Now, you know that tennis players are resilient human beings. The ones that managed to climb all the way to the top are equipped with qualities like self discipline and strong mindset. I bet that the majority of them, even if they can’t hit, still keep fit and do their mobility, stability and strengthening exercises on daily basis. I bet they are doing all they can and I really applaud that. But, what about the way they feel?

Most of them, just like most of people from any walks of life right now, are simply waiting for all of this to be over. People are using that surplus of time in more or less productive ways, but one thing that they all have in common is the wait. Looking forward to be able to go outside, to hit, work, travel, etc. In a way, I understand that completely, I am in the same boat. But…

When we work, we complain that we don’t spend enough time with our families. When we travel, we complain that we never spend any time at home. When we are in the middle of preparation, we complain that we are tired. And now, we get all of that we so often yearn for and we can’t wait for it to be over.

What’s the rush?

The moment Indian Wells was canceled and we knew that the near future will most probably look the same, I decided to stay in the States and take a trip to places I wanted to go for a long time — Mojave Desert and Sedona. I can’t tell you how excited I was to get there and explore every square foot (well, not quite, but you get my point). I took the trip and I was always looking forward to something. When I left Palm Springs, I was looking forward to get to the Desert. When I got there, I was focused on checking places off my list. Next, Sedona. Same thing. I gotta see this, I gotta see that. The moment I was getting to one place, I was already thinking about the next one.

I meditated. I meditated in energy vortexes. Loads. And? Nada, null, nothing. I felt the same.

And then I left. I left those places and tennis was (and is) still on hold and I kept wondering — What. The. Hell.

And then it hit me.

“The only zen you can find on the tops of mountains is the zen you bring up there.” — Robert M. Pirsig

We go for holidays, because we think we will be able to relax there. Sure, if you spend 11 months of the year coming back to the same apartment every evening, then the change of scenery will definitely make some sort of a difference. How long is it gonna last though? The point here is, we make ourselves believe that this thing that will fulfil us, that will make us content, that will make us feel this or that — is somewhere out there. Whether it’s in Sedona or in TOP100 or in a million dollars, it’s just semantics.

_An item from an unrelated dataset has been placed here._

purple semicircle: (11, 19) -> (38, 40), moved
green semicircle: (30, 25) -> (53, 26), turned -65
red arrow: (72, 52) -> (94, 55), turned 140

Don’t be surprised when this is all over and we get to go back to normality (whatever that will look like) and you don’t feel as joyful as you thought you would. Don’t be surprised when that feeling of energy and happiness (that merely resulted from change in activities) wears off after a couple of days or weeks.

This is a perfect time. A perfect reminder not only of how fragile life is and how there are so much more important things than what we sometimes worry about, but also a perfect reminder of the importance of seizing every moment.

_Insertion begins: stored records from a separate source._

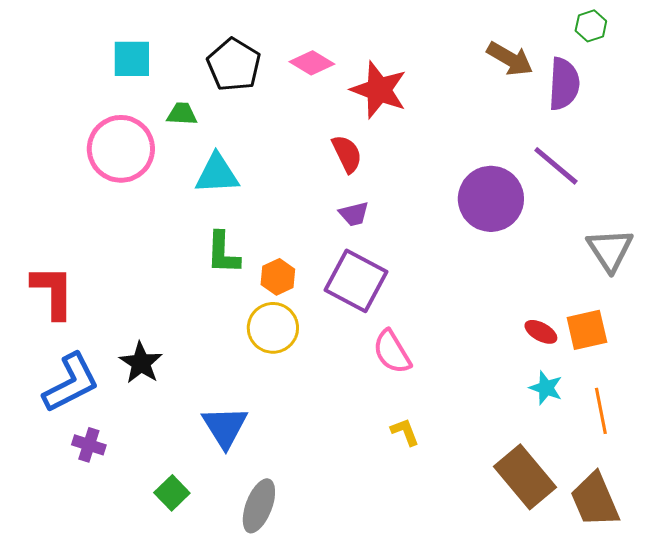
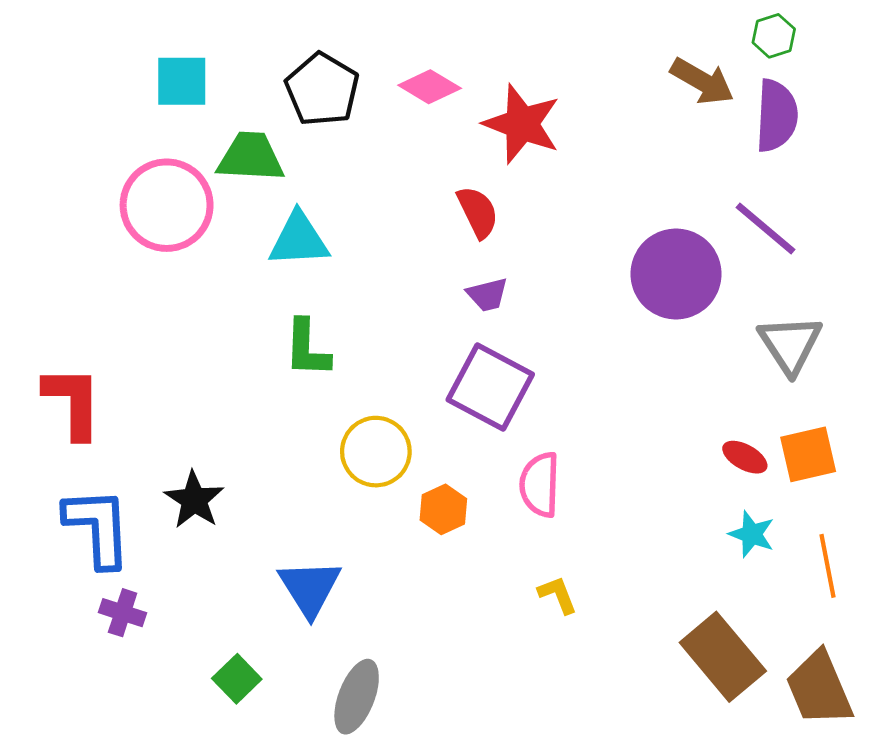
green hexagon: (591, 26) -> (774, 36), moved
green trapezoid: (182, 114) -> (251, 157), size x1.6
gray triangle: (610, 250) -> (790, 344), moved
orange hexagon: (278, 277) -> (443, 509), moved
pink semicircle: (392, 352) -> (540, 485), turned 33
blue L-shape: (71, 383) -> (98, 527), turned -66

Take those moments and do all the things you always complained you had no time for and don’t look too far ahead. The future will come at its own pace, your thoughts and desires won’t make it come any faster. Use this time to become a better version of you, one that isn’t tied to any title, but one that resonates with you and fulfils you from within. That, my friend, is the only way not to get lost once you reach the top of the mountain, the only way not to fall for the illusion of success, that so many of us chase. Because once you reach that top, after the initial amazement wears off, you will quickly figure that you feel exactly the same as you did before. This will turn into feeling worse, because those expectations you had for how amazing you’d feel once you got that promotion, reached that ranking, earned that money, were not met. Instead, you popped the bubble.

Get rid of that bubble now and start today. Become who you want to. And then take that zen with you, everywhere you go.